He’d been more than concerned. She’d watched his face go pale as ash, and he’d clenched his hands until his knuckles bleached to bone. Didn’t they realize how fortunate they were to have each other? She’d never known two people who so clearly loved each other yet spent so much time and effort denying it.
There was phlegm, and then there was sheer obstinacy.
“I should think this sort of ploy is beneath a duchess.”
She clucked her tongue. “Very well, I admit it. I’m not truly ill. I’m desperate. Look.”
The duchess threw back the counterpane, revealing a misshapen baby blanket large enough to swaddle a calf.
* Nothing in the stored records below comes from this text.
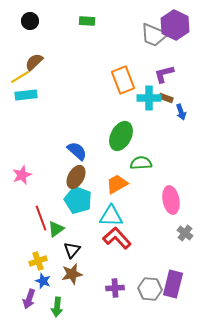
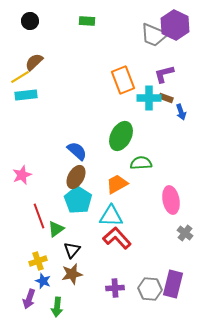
cyan pentagon: rotated 12 degrees clockwise
red line: moved 2 px left, 2 px up
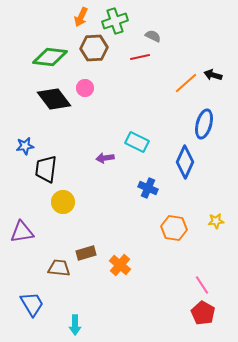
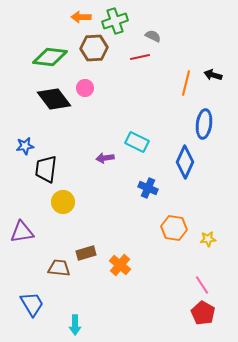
orange arrow: rotated 66 degrees clockwise
orange line: rotated 35 degrees counterclockwise
blue ellipse: rotated 8 degrees counterclockwise
yellow star: moved 8 px left, 18 px down
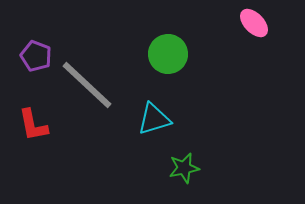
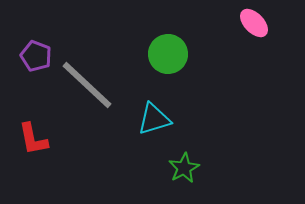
red L-shape: moved 14 px down
green star: rotated 16 degrees counterclockwise
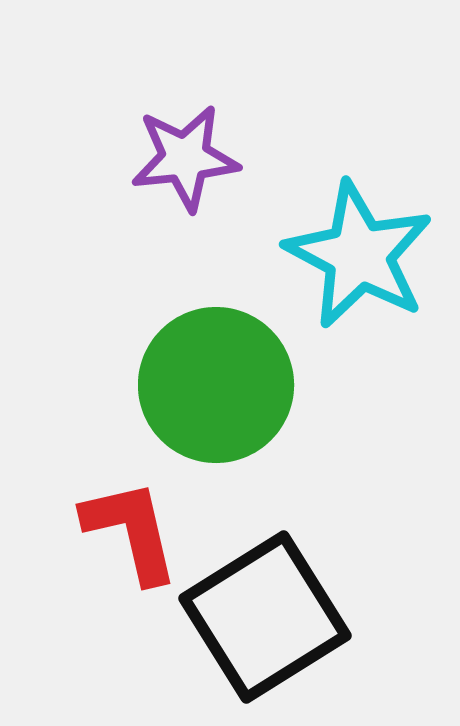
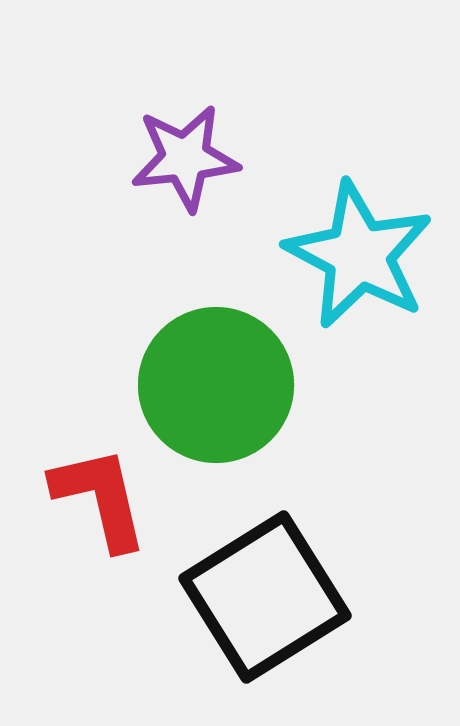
red L-shape: moved 31 px left, 33 px up
black square: moved 20 px up
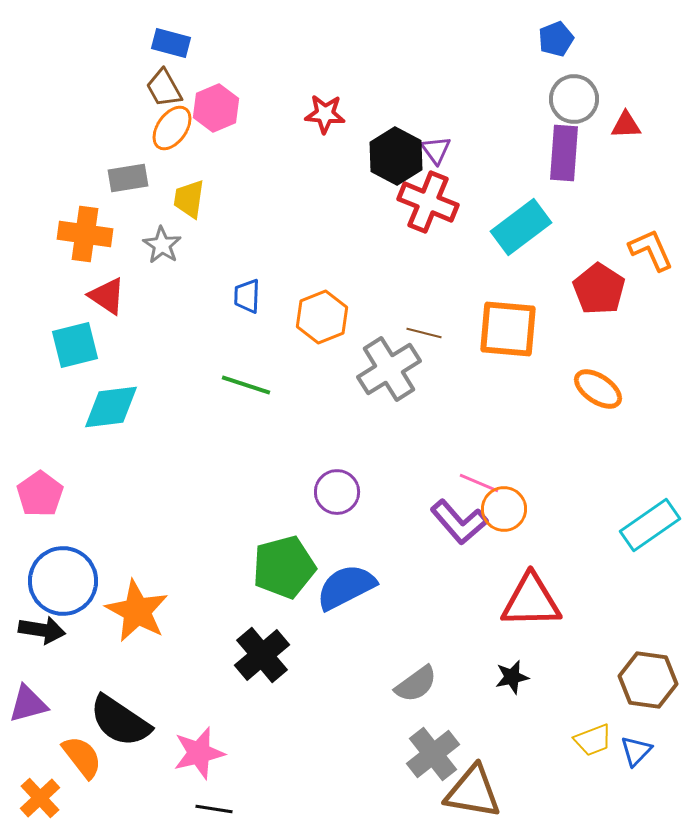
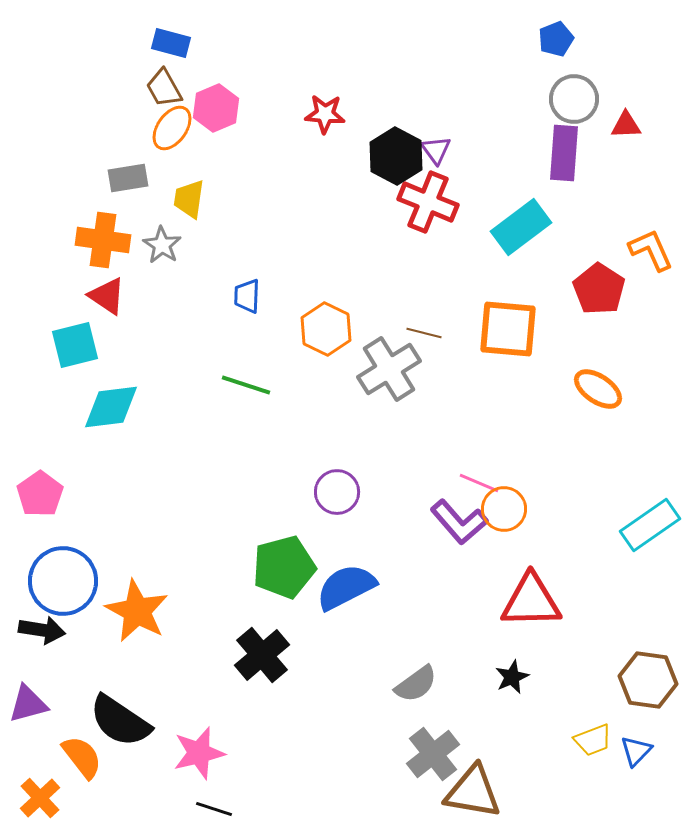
orange cross at (85, 234): moved 18 px right, 6 px down
orange hexagon at (322, 317): moved 4 px right, 12 px down; rotated 12 degrees counterclockwise
black star at (512, 677): rotated 12 degrees counterclockwise
black line at (214, 809): rotated 9 degrees clockwise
Not even just a bovine calf, but possibly an elephant calf. The yarn had been changed twice, partway through. So one-third of it was peach and another third was lavender. Now she was working her way through a ball of pink.
Skeins of white, green, and blue lurked ominously nearby.
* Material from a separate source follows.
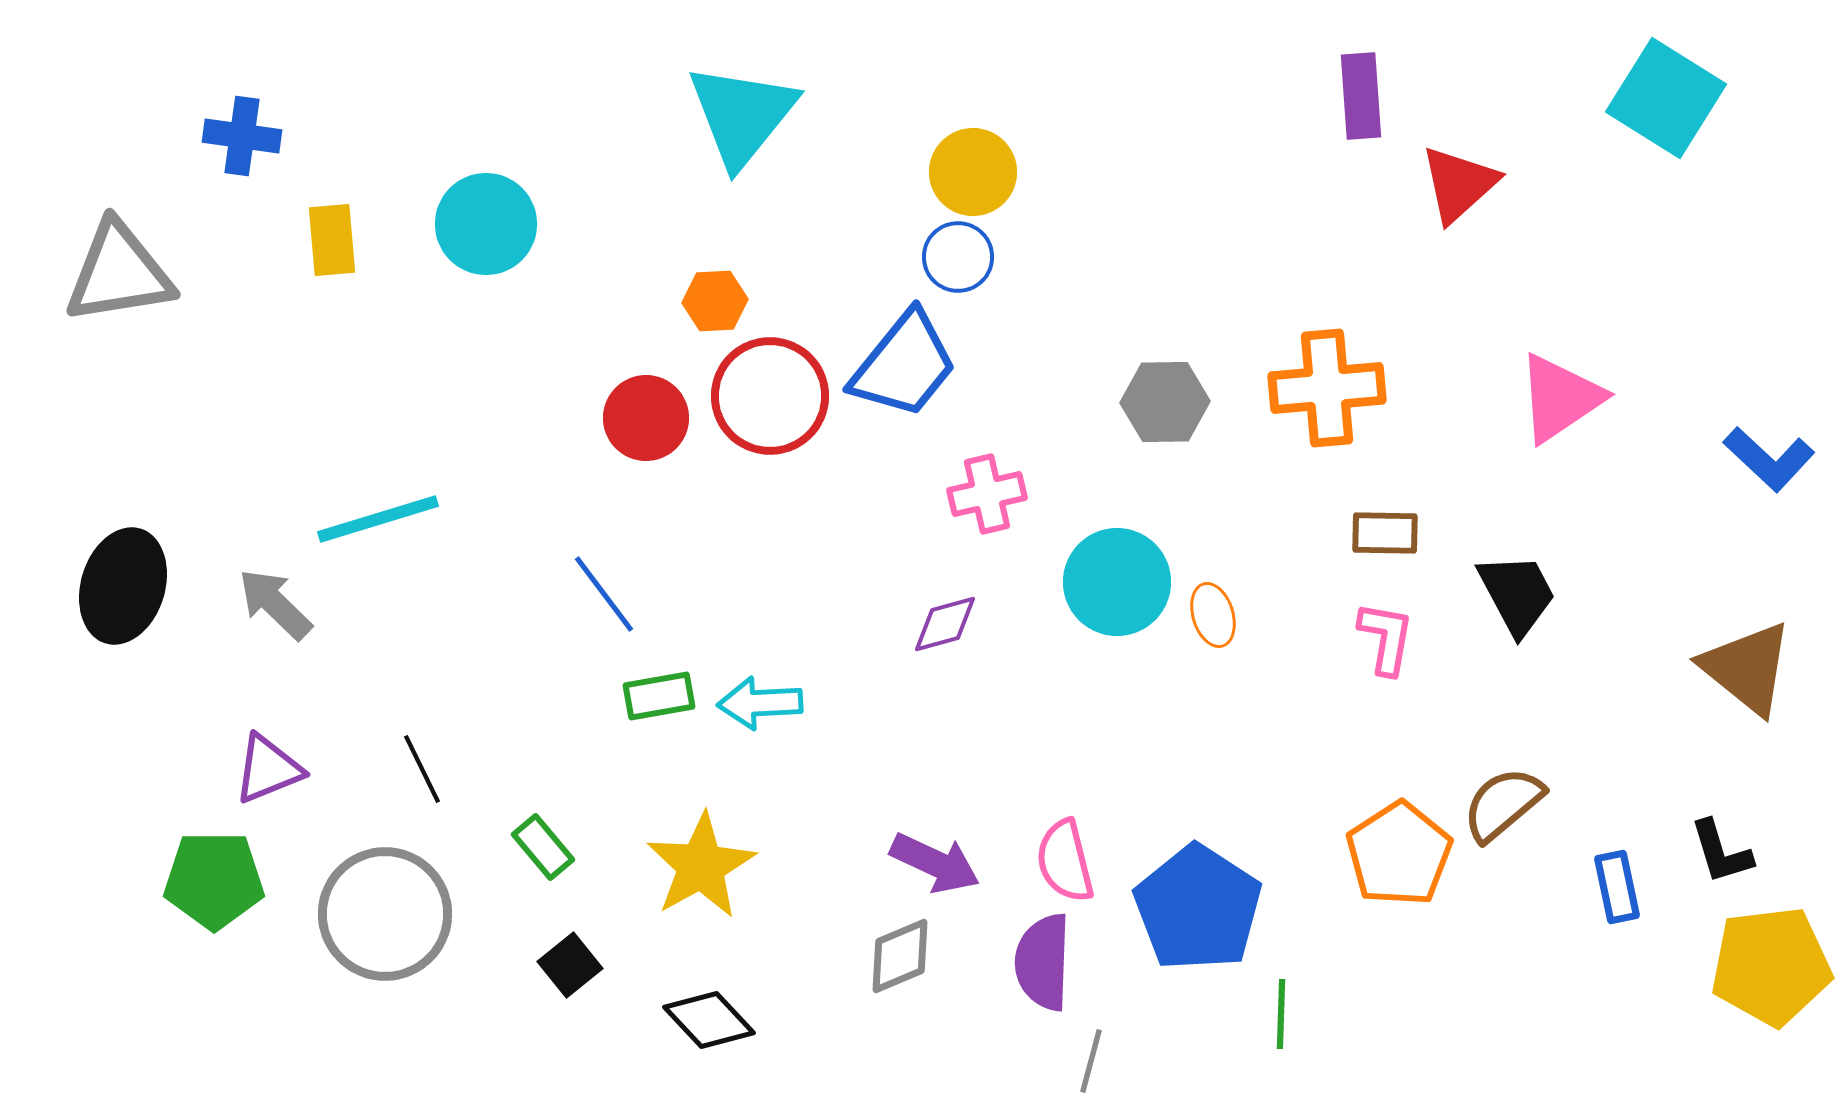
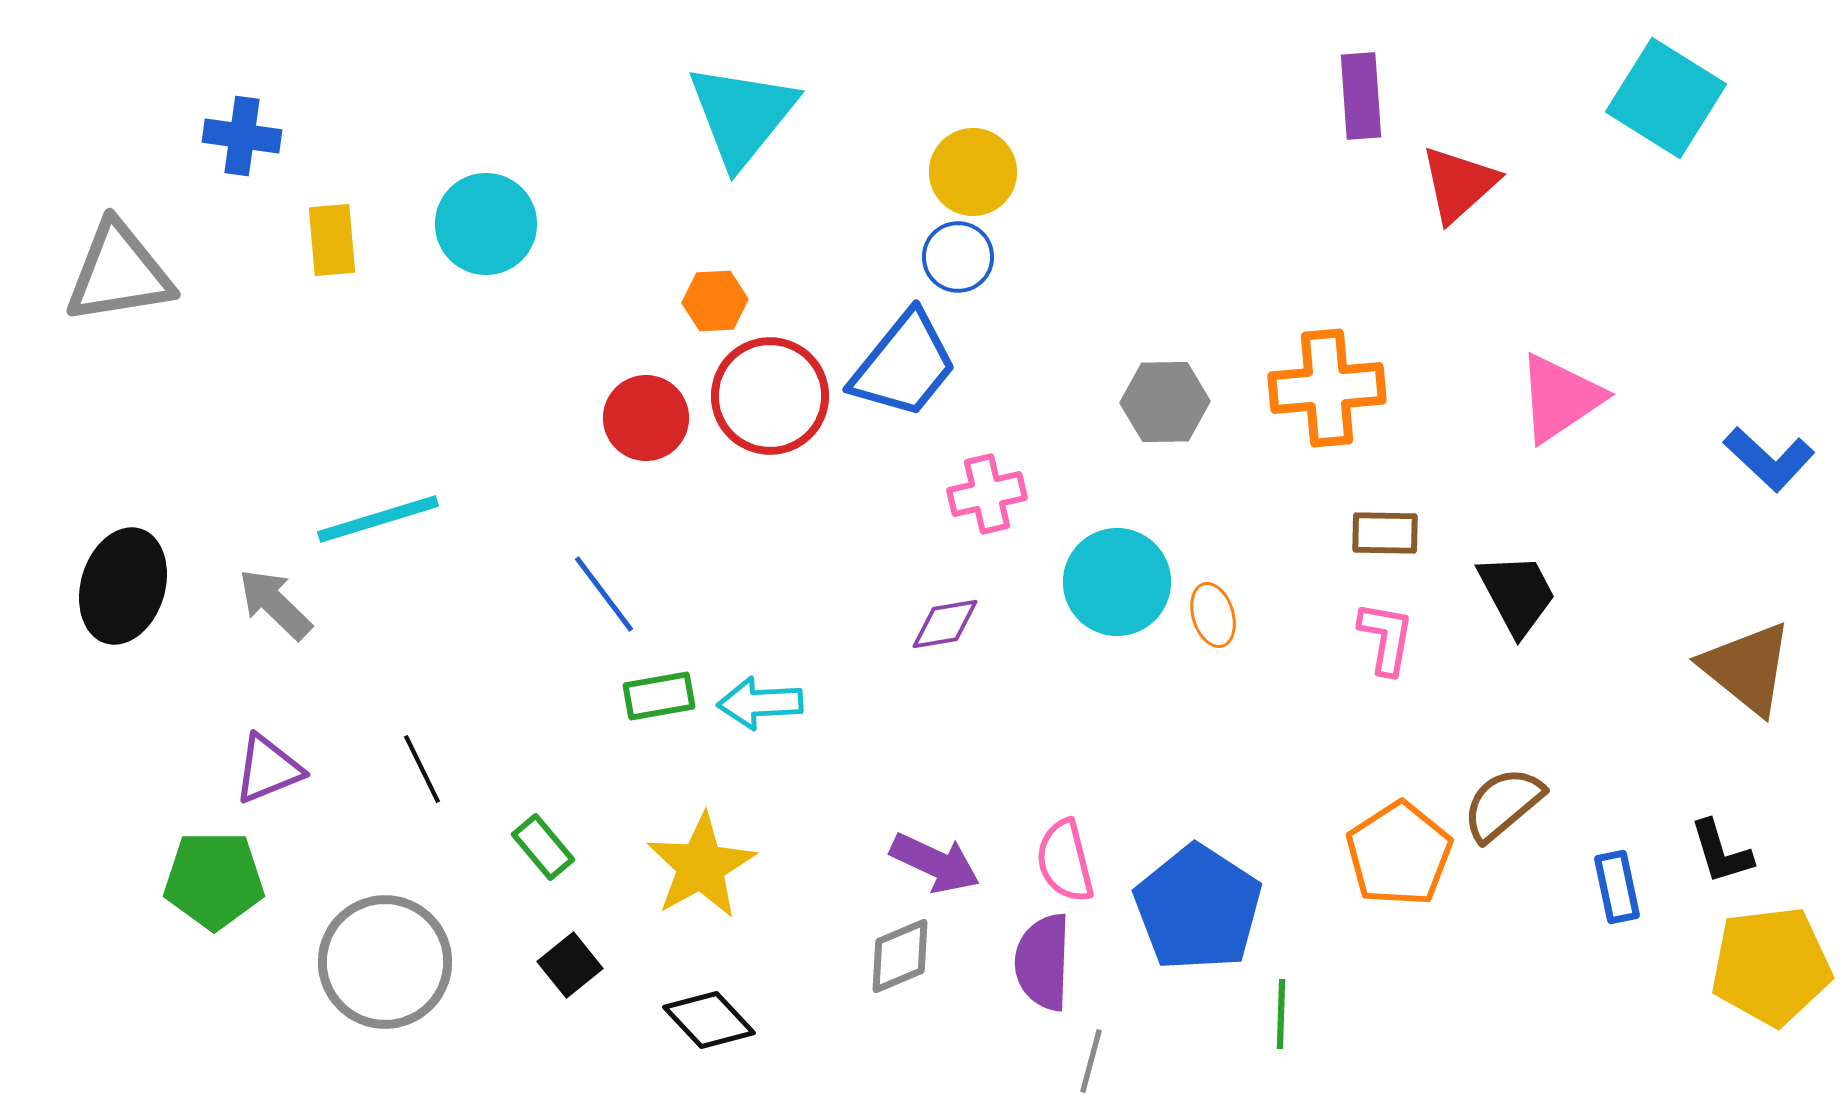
purple diamond at (945, 624): rotated 6 degrees clockwise
gray circle at (385, 914): moved 48 px down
Pauline whistled at it. “That
is
dire.”
“I know it. And it’s growing worse by the hour. This evening is the chance we’ve been waiting for. You’ll see.”
“No, your grace. I’m going to be a disaster. I have to be. Elegance, comportment, accomplishment, elocution . . . all of it. I don’t possess any of the qualities a duchess needs.”
The older woman waved a hand. “Forget all that. There is exactly one quality, and one quality only, that makes a woman a duchess.”
“What’s that?”
“She marries a duke.”
Pauline shook her head. “It’s not going to happen.”
“I know my son, girl. He’s half in love with you already. It started that very first day, and then this morning . . . ?” She hmphed. “One strong push in the right direction and he’ll fall hard. Don’t try to tell me you’re not feeling something for him.”
She sighed, not knowing how to argue. He’d declined to take her to his bed. But after the bookstore today, she believed that Griff did care about her. At least a little. And she knew herself to be dangerously close to falling in love with him.
But what did it matter? That didn’t mean he’d want to
marry
her. Or that she could ever marry him.
She rose from the bedside. “I’ll leave you to your rest.”
“One last thing,” the duchess said just as Pauline had reached the door. “You’re to have the amethysts tonight. I’ll tell Fleur.”
The amethysts?
Pauline was stunned. “But, your grace, I couldn’t possibly wear—”
“You’re ready for them. And what’s more, he’s ready to see you in them.” As she left the room, the duchess called after her, “I’m counting on you, girl.”
Too many people were counting on her, it seemed. Her loyalties were growing more and more divided. The duke had hired her to save him from matchmaking. The duchess wanted to be rescued from a creeping tangle of yarn. Pauline was coming to care for them both—and she knew they each needed something more.
But somewhere, much too far away, there was poor Daniela, faithfully gathering eggs and counting the days until Saturday. Her sister needed her most of all.
Pauline drew to a halt in the corridor and cast a look at the porcelain shepherdess she’d nearly demolished a few days back.
What am I doing here?
To these people, country life made for decorative figurines. She knew it to be backbreaking, ceaseless work. No matter what delusions the duchess suffered under, she could never belong in this aristocratic world.
All she wanted was a little shop in Spindle Cove and a circulating library of naughty books. Not to
mean
well, but to
do
well—for her and her sister both. She couldn’t start dreaming of the wrong fairy tale.
She was a hardworking girl, and she’d been hired for a reason. To be a comprehensive catastrophe.
“C
olin.
Colin
, something terrible has happened.”
Colin Sandhurst, Lord Payne, looked up from the letter he was writing. His wife stood in the doorway of his study—as always, an enticing vision of dark hair and plump, kissable lips.
But her lovely eyes had gone grim behind her spectacles.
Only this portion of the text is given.